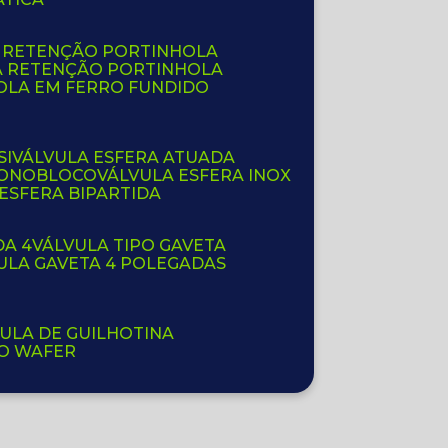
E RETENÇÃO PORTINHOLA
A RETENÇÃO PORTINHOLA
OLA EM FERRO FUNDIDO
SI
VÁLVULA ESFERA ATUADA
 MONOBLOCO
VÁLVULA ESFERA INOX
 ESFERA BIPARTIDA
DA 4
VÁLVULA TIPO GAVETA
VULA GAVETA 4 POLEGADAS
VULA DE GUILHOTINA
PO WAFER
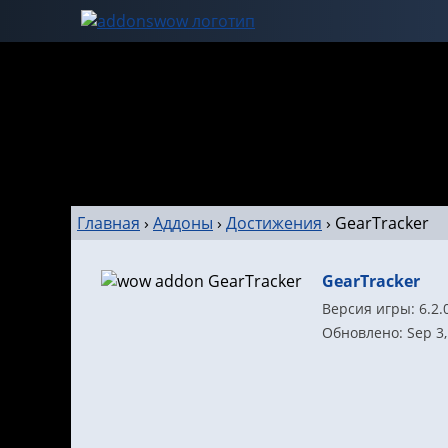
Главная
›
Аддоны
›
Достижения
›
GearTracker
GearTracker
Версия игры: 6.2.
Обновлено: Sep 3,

→ WHAT THE TASK ASKS
If a line in the data holds the string "RETENÇÃO", copy that line.

→ SOLUTION TO THIS EXERCISE
E RETENÇÃO PORTINHOLA
A RETENÇÃO PORTINHOLA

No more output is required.